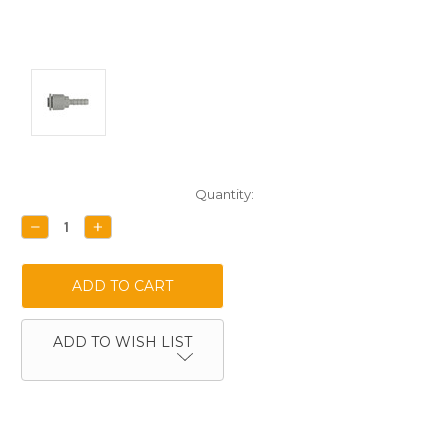
Current
Quantity:
Stock:
DECREASE
INCREASE
QUANTITY:
QUANTITY:
ADD TO WISH LIST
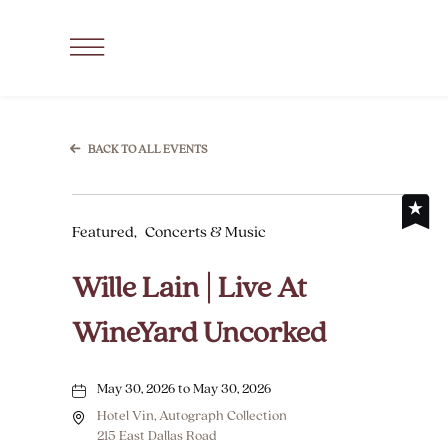
SKIP TO MAIN CONTENT
Click
to
Open
Navigation
BACK TO ALL EVENTS
Menu
Featured,
Concerts & Music
Wille Lain | Live At
WineYard Uncorked
May 30, 2026 to May 30, 2026
Hotel Vin, Autograph Collection
215 East Dallas Road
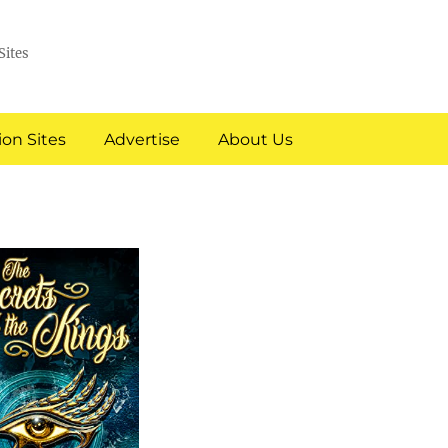
Sites
on Sites
Advertise
About Us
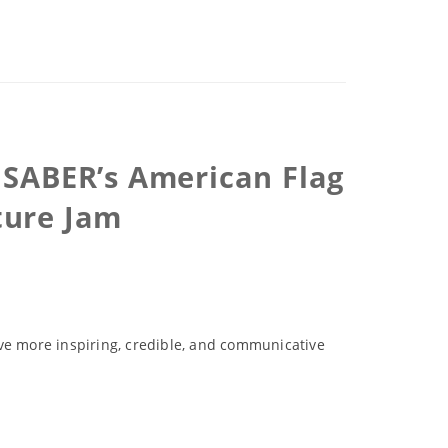
X SABER’s American Flag
ture Jam
ove more inspiring, credible, and communicative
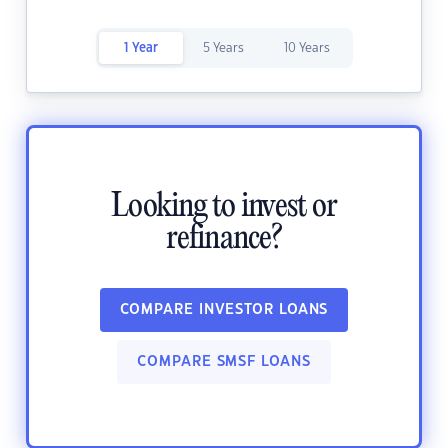
1 Year
5 Years
10 Years
Looking to invest or
refinance?
COMPARE INVESTOR LOANS
COMPARE SMSF LOANS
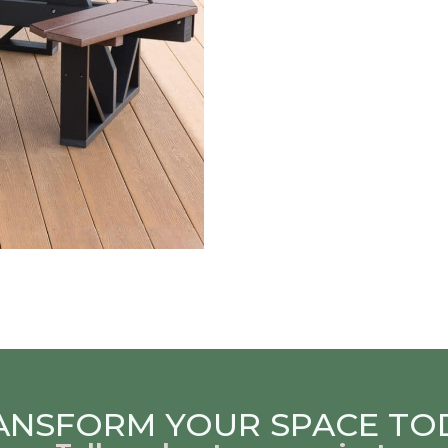
ANSFORM YOUR SPACE TO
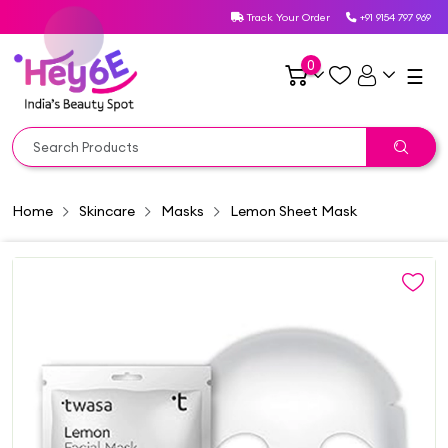
Track Your Order
+91 9154 797 969
0
☰
Home
Skincare
Masks
Lemon Sheet Mask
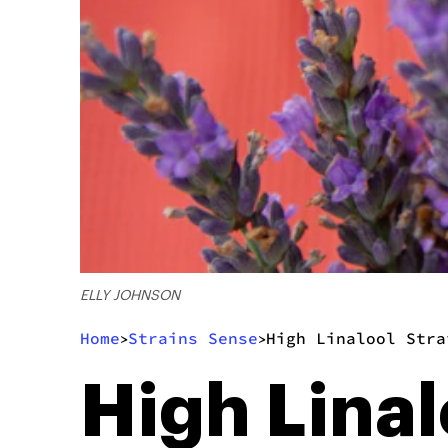
ELLY JOHNSON
Home
Strains Sense
High Linalool Stra
>
>
High Linal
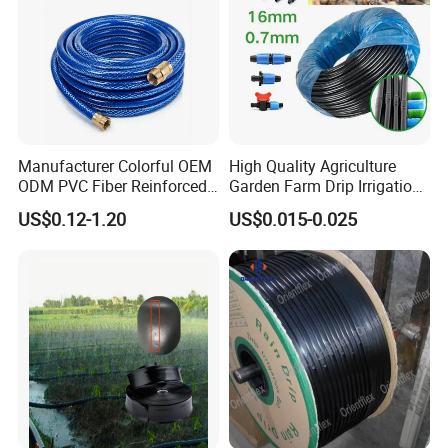
Manufacturer Colorful OEM
High Quality Agriculture
ODM PVC Fiber Reinforced
Garden Farm Drip Irrigation
Garden Hose Irrigation Hose
Tube Pipe Drip Hose
US$0.12-1.20
US$0.015-0.025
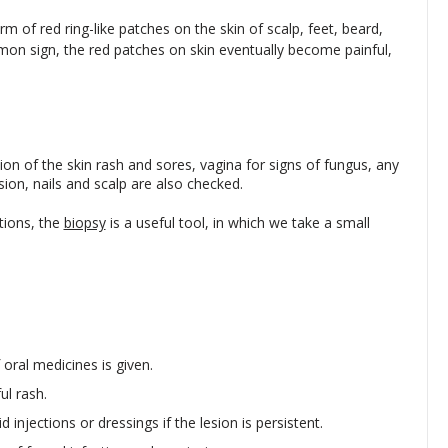
m of red ring-like patches on the skin of scalp, feet, beard,
mmon sign, the red patches on skin eventually become painful,
on of the skin rash and sores, vagina for signs of fungus, any
ion, nails and scalp are also checked.
tions, the
biopsy
is a useful tool, in which we take a small
 oral medicines is given.
ul rash.
 injections or dressings if the lesion is persistent.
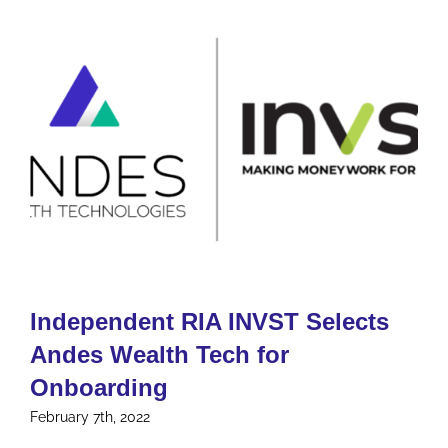
Independent RIA INVST Selects
Andes Wealth Tech for
Onboarding
February 7th, 2022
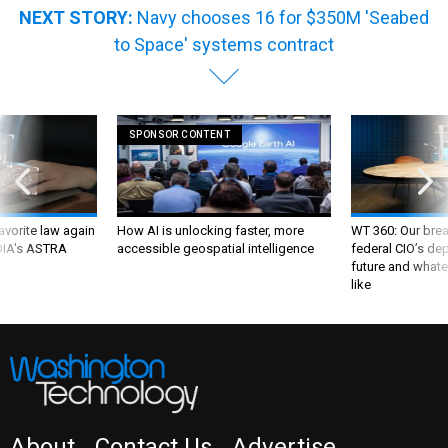
NEXT STORY:
Navy chooses 16 for $350M 'Seabed
to Space' systems contract
SPONSOR CONTENT
favorite law again
How AI is unlocking faster, more
WT 360: Our bre
 DIA's ASTRA
accessible geospatial intelligence
federal CIO’s de
future and whate
like
About
Contact Us
Advertise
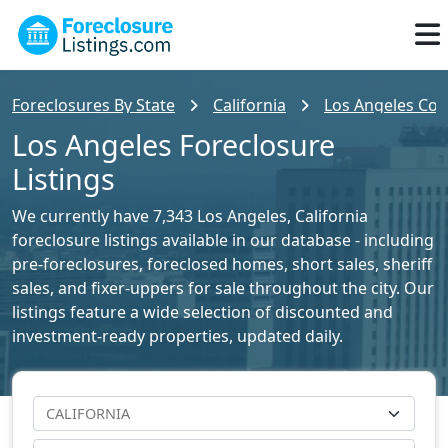
Foreclosures By State
California
Los Angeles Cou
Los Angeles Foreclosure
Listings
We currently have 7,343 Los Angeles, California
foreclosure listings available in our database - including
pre-foreclosures, foreclosed homes, short sales, sheriff
sales, and fixer-uppers for sale throughout the city. Our
listings feature a wide selection of discounted and
investment-ready properties, updated daily.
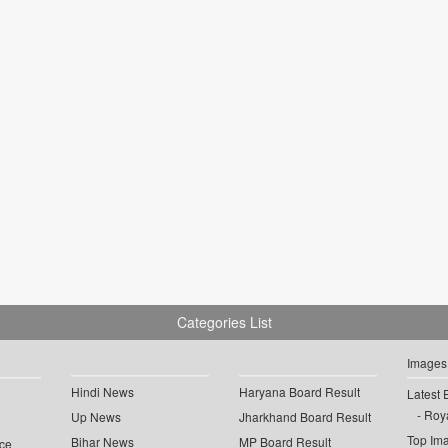
Categories List
Images
Hindi News
Haryana Board Result
Latest 
Roya
Up News
Jharkhand Board Result
Top Im
Bihar News
MP Board Result
ce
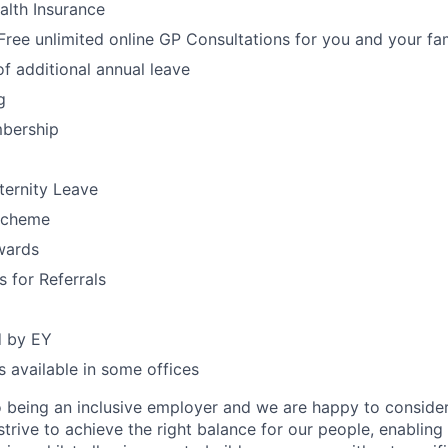
alth Insurance
ree unlimited online GP Consultations for you and your fa
f additional annual leave
g
bership
ternity Leave
Scheme
wards
s for Referrals
d by EY
 available in some offices
 being an inclusive employer and we are happy to consider
rive to achieve the right balance for our people, enabling 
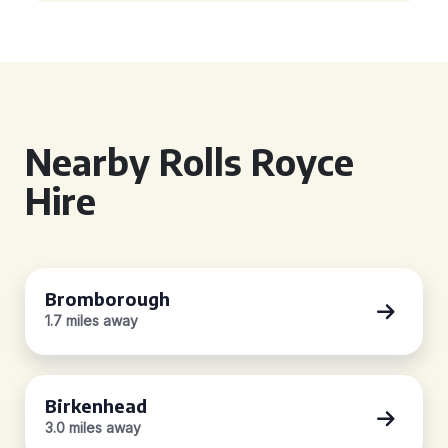
Nearby Rolls Royce
Hire
Bromborough
1.7 miles away
Birkenhead
3.0 miles away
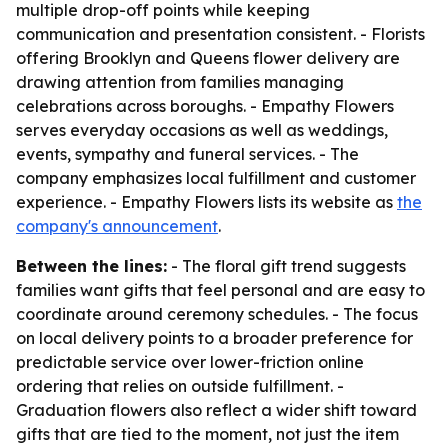
multiple drop-off points while keeping
communication and presentation consistent. - Florists
offering Brooklyn and Queens flower delivery are
drawing attention from families managing
celebrations across boroughs. - Empathy Flowers
serves everyday occasions as well as weddings,
events, sympathy and funeral services. - The
company emphasizes local fulfillment and customer
experience. - Empathy Flowers lists its website as
the
company's announcement
.
Between the lines:
- The floral gift trend suggests
families want gifts that feel personal and are easy to
coordinate around ceremony schedules. - The focus
on local delivery points to a broader preference for
predictable service over lower-friction online
ordering that relies on outside fulfillment. -
Graduation flowers also reflect a wider shift toward
gifts that are tied to the moment, not just the item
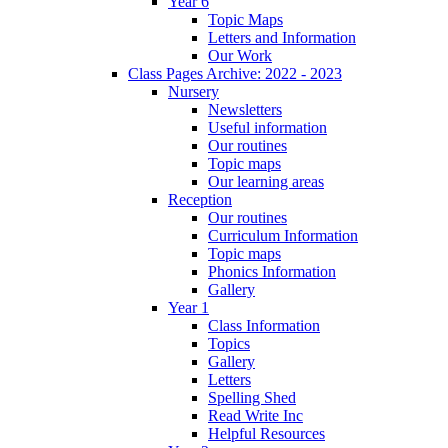
Year 6
Topic Maps
Letters and Information
Our Work
Class Pages Archive: 2022 - 2023
Nursery
Newsletters
Useful information
Our routines
Topic maps
Our learning areas
Reception
Our routines
Curriculum Information
Topic maps
Phonics Information
Gallery
Year 1
Class Information
Topics
Gallery
Letters
Spelling Shed
Read Write Inc
Helpful Resources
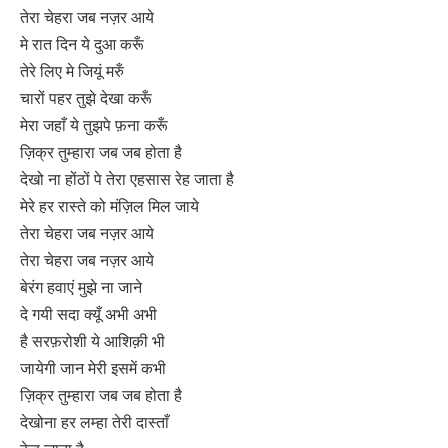
तेरा चेहरा जब नज़र आये
मे रात दिन ये दुआ करूँ
तेरे लिए मे जियूं मरुँ
चारों पहर तुझे देखा करूँ
मेरा जहाँ ये तुझपे फ़ना करूँ
ज़िक्र तुम्हारा जब जब होता है
देखो ना होंठों पे तेरा एहसास रेह जाता है
मेरे हर रास्ते को मंज़िल मिल जाये
तेरा चेहरा जब नज़र आये
तेरा चेहरा जब नज़र आये
बेरंग हवाएं मुझे ना जाने
दे गयी सदा क्यूँ अभी अभी
है सरफ़रोशी ये आशिक़ी भी
जायेगी जान मेरी इसमें कभी
ज़िक्र तुम्हारा जब जब होता है
देखोना हर लम्हा तेरी दास्ताँ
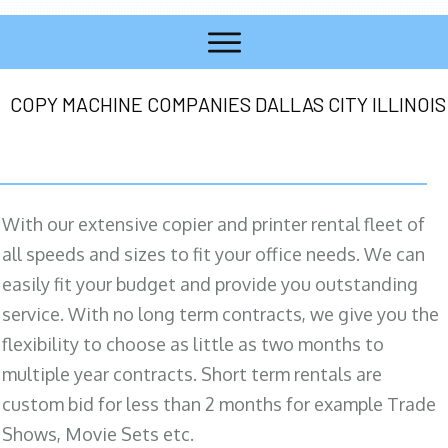
COPY MACHINE COMPANIES DALLAS CITY ILLINOIS
With our extensive copier and printer rental fleet of
all speeds and sizes to fit your office needs. We can
easily fit your budget and provide you outstanding
service. With no long term contracts, we give you the
flexibility to choose as little as two months to
multiple year contracts. Short term rentals are
custom bid for less than 2 months for example Trade
Shows, Movie Sets etc.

◇ ◇ ◇ ◇ ◇ ◇ ◇

Word for word, write out the lines above running from the one with "Categories List" up to and including the one with "- The floral gift trend suggests". Drop any picture.

WRITTEN ANSWER.
Categories List
Images
Hindi News
Haryana Board Result
Latest 
Roya
Up News
Jharkhand Board Result
Top Im
Bihar News
MP Board Result
ce
alth Insurance
ree unlimited online GP Consultations for you and your fa
f additional annual leave
g
bership
ternity Leave
Scheme
wards
s for Referrals
d by EY
 available in some offices
 being an inclusive employer and we are happy to consider
rive to achieve the right balance for our people, enabling 
Nearby Rolls Royce
Hire
Bromborough
1.7 miles away
Birkenhead
3.0 miles away
multiple drop-off points while keeping
communication and presentation consistent. - Florists
offering Brooklyn and Queens flower delivery are
drawing attention from families managing
celebrations across boroughs. - Empathy Flowers
serves everyday occasions as well as weddings,
events, sympathy and funeral services. - The
company emphasizes local fulfillment and customer
experience. - Empathy Flowers lists its website as
the
company's announcement
.
Between the lines:
- The floral gift trend suggests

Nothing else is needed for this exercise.